Reluctant Entrepreneurs
with Hanming Fang, Ming Li, and Zenan Wu

Using a long history of firm registration and performance data in China, we document that the massive layoff in the State-owned enterprises (SOE) sector has an economically important effect on spurring entrepreneurship. Compared to entrepreneurs in normal times, firms founded by SOE layoff-induced entrepreneurs have better performance. A career choice model illustrates the underlying mechanism, which is that high-skill workers enter into SOE sectors due to their valuation of the non-monetary benefits associated with the SOEs. Overall, the downsizing of the SOE sector increases the reallocation of skills into entrepreneurial activities. Our findings highlight the importance of the SOE sector in shaping the skilled labor force allocation in the economy.

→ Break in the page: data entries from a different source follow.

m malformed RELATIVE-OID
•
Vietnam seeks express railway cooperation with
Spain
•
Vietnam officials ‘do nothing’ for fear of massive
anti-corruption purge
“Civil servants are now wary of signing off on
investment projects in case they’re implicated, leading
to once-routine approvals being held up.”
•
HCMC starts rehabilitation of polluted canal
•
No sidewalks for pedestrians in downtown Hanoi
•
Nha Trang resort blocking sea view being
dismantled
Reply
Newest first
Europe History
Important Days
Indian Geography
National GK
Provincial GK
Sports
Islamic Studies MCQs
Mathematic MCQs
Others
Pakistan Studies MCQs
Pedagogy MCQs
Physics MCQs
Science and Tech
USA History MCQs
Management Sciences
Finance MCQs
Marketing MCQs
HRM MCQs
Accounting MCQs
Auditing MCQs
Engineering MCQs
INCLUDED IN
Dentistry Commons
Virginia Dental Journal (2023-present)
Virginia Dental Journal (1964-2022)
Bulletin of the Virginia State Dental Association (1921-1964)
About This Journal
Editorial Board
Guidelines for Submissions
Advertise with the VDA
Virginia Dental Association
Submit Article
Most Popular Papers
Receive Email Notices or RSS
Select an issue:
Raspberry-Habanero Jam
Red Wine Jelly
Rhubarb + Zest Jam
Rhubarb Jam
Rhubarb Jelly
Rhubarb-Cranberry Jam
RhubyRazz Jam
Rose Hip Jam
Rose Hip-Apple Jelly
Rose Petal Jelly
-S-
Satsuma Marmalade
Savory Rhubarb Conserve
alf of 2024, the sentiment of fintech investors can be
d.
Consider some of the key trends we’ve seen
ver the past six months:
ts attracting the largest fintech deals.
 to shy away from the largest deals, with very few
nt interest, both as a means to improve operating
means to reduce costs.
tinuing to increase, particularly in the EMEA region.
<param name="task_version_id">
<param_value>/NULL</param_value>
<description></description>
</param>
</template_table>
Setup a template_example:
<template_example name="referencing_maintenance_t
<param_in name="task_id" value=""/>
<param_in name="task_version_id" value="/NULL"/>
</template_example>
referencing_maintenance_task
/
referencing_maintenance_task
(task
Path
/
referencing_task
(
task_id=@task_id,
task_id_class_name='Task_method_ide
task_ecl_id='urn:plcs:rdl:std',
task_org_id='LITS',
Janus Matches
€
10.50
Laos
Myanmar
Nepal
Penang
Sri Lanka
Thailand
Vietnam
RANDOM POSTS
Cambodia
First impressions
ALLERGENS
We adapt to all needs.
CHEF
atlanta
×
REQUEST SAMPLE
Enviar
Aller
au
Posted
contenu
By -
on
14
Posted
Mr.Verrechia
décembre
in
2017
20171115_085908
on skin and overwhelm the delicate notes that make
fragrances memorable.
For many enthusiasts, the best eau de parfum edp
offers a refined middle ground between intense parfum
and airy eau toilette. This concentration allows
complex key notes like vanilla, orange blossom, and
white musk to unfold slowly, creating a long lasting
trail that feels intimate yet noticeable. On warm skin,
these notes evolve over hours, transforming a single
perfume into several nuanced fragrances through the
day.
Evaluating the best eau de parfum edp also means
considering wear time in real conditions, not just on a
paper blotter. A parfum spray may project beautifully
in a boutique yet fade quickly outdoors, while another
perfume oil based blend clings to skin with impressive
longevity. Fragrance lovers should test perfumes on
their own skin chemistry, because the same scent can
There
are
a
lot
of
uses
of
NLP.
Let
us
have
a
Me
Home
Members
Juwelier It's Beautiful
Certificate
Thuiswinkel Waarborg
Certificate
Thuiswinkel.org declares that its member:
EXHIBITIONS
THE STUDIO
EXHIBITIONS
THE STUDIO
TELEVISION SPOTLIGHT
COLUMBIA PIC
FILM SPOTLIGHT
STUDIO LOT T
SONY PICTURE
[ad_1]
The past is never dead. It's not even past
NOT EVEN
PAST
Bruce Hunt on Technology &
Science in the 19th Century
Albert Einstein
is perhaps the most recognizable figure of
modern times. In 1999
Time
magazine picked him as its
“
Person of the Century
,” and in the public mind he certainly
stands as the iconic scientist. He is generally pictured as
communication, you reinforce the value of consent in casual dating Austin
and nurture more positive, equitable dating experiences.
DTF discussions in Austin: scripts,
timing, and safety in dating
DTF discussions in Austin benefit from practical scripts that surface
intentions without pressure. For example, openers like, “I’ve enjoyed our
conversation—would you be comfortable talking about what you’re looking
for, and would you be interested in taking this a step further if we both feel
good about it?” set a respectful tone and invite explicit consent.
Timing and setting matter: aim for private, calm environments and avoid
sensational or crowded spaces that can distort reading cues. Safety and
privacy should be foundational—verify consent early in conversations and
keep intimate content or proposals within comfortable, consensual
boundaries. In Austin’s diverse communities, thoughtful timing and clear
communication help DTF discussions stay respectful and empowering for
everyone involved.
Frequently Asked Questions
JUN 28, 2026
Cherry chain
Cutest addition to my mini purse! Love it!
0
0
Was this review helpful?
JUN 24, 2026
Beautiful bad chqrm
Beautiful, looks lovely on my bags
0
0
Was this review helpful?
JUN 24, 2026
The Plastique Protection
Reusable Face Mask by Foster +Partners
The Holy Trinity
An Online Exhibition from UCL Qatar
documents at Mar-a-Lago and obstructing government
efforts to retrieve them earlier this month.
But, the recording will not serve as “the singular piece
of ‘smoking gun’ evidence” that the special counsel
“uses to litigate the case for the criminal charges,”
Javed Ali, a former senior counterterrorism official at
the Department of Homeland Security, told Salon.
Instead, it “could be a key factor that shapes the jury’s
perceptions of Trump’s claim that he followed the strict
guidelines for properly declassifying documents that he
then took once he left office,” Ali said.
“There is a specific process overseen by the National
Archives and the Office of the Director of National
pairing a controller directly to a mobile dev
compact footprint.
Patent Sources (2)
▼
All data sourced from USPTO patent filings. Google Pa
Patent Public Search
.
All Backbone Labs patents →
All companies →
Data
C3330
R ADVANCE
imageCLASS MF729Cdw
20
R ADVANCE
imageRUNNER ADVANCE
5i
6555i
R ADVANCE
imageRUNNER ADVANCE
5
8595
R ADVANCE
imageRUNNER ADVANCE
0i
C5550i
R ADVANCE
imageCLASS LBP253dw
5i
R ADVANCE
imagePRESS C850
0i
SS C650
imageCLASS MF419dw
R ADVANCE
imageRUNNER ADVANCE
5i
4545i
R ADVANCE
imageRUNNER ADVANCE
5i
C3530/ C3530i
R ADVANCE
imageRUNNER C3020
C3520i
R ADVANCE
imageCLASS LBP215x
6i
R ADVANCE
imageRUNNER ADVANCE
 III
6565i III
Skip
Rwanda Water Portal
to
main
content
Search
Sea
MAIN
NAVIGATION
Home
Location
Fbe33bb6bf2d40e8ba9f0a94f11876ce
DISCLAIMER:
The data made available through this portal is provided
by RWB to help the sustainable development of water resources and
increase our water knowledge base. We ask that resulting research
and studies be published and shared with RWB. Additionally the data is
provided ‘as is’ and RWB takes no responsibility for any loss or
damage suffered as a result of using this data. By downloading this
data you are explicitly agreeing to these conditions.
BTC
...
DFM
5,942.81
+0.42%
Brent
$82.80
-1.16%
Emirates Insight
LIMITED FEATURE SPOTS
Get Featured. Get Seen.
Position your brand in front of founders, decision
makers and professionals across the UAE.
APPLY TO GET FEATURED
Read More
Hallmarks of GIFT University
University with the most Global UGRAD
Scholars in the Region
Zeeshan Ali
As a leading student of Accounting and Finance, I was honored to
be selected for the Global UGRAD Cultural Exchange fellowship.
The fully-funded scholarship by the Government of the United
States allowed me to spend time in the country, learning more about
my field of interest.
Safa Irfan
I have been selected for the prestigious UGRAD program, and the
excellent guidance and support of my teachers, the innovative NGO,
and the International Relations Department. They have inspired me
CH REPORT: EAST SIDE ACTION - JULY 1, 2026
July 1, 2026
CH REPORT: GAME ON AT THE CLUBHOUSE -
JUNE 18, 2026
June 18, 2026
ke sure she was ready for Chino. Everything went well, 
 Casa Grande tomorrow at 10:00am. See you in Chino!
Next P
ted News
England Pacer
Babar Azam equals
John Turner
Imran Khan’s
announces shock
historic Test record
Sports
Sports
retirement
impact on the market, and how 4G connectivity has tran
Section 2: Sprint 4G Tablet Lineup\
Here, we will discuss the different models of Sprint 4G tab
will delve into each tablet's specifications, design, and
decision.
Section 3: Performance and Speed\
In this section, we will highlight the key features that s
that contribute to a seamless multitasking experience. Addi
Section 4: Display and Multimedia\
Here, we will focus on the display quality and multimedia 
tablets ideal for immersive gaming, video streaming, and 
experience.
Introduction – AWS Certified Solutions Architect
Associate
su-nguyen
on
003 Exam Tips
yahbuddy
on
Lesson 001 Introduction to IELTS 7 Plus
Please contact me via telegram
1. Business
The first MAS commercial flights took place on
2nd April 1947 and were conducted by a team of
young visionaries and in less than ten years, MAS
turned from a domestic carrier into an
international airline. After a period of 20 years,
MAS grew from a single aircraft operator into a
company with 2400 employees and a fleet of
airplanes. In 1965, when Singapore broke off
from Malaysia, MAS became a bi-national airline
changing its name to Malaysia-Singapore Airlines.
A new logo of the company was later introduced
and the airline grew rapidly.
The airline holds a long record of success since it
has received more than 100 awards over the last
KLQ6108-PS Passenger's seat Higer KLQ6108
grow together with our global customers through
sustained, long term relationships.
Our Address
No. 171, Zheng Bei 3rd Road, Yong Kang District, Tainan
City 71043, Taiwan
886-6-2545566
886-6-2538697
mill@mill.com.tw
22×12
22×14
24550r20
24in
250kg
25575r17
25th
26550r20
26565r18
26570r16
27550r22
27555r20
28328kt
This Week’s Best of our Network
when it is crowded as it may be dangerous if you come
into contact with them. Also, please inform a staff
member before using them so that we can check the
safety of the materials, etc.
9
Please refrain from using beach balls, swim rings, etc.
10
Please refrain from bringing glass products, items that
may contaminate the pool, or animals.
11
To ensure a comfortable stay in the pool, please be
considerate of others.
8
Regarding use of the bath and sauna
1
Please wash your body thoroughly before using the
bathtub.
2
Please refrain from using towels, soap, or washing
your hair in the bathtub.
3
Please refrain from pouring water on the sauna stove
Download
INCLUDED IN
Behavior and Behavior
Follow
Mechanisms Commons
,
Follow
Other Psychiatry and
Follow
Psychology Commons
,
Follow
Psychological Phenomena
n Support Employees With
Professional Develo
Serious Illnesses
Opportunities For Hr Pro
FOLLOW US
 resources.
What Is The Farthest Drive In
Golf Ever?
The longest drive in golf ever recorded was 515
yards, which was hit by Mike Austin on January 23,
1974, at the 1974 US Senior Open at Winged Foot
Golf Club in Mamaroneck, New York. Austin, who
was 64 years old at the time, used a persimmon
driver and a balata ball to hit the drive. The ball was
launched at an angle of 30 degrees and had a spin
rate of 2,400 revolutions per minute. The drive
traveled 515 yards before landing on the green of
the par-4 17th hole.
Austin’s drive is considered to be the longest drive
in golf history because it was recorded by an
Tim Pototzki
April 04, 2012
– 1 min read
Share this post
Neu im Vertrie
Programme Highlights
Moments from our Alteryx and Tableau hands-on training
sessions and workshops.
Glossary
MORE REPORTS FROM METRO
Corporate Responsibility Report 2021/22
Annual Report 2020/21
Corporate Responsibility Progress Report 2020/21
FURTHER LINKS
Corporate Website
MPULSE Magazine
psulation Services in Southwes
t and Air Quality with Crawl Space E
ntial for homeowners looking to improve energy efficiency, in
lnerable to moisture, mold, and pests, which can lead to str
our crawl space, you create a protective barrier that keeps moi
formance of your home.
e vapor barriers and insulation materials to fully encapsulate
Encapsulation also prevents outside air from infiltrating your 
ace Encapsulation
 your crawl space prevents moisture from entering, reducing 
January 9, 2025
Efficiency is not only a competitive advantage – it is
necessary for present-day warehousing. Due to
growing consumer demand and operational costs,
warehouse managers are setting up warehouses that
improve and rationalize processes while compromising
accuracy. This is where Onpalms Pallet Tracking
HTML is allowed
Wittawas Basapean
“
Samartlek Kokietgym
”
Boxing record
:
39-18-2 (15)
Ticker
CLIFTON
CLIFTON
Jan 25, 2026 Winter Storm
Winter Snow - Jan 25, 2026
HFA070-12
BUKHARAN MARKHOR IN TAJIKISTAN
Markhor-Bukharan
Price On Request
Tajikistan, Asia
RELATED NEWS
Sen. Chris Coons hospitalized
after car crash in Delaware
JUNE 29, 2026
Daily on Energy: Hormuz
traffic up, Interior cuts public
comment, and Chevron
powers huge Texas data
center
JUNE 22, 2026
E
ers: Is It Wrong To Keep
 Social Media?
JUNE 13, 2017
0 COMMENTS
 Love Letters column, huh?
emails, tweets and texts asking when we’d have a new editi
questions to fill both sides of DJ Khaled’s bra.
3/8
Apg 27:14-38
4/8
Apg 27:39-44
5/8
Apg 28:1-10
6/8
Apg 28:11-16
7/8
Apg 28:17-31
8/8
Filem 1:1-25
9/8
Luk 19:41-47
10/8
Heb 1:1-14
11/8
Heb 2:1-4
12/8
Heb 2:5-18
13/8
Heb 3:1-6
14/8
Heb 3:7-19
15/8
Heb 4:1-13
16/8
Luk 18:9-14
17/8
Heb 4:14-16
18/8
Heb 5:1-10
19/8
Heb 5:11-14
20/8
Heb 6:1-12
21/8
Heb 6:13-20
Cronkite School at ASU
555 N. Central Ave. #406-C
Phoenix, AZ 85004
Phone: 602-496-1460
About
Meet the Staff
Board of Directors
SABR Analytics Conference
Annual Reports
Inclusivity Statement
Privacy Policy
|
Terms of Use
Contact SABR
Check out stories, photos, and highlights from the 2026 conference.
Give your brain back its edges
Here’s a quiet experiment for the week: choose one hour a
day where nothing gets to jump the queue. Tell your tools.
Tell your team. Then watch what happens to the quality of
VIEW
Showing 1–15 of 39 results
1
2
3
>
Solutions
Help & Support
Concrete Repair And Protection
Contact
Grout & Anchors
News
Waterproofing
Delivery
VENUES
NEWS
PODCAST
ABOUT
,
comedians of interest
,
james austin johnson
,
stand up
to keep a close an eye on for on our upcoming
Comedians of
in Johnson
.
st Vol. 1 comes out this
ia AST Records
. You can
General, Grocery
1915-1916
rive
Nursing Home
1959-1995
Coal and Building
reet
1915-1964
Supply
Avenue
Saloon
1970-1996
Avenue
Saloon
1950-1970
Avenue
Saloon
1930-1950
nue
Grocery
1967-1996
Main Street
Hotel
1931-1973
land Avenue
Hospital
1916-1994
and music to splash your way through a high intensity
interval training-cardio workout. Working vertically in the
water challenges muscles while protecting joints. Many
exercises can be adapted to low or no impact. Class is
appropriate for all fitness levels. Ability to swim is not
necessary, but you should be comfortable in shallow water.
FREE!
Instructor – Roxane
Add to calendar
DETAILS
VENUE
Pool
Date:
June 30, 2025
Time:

Household Decisions under Pollution-Induced Health Risk
with Hanming Fang and Qian Li

Air pollution has large detrimental effect on human health. Air pollution induced health risk incentivizes households to adjust their life-cycle consumption-saving. Using the Chinese Household Finance Survey data, we study the household consumption-saving behavior in response to the dispersion of air pollution across China. We find that households who face higher levels of air pollution consume less, but increase the proportion of health related consumption. They also make more conservative investment, and exhibit higher demand for insurance. Results hold with pollution instruments using thermal inversions and coal-fired power-plants. These findings are in line with the effects of health risk on households life-cycle decisions. We quantify the welfare cost in a stochastic OLG with endogenous health accumulation under a general equilibrium framework. We show that the air pollution induced health risk and uneven health production technology leads to a welfare loss of nearly 12% in terms of consumption equivalence of newborns.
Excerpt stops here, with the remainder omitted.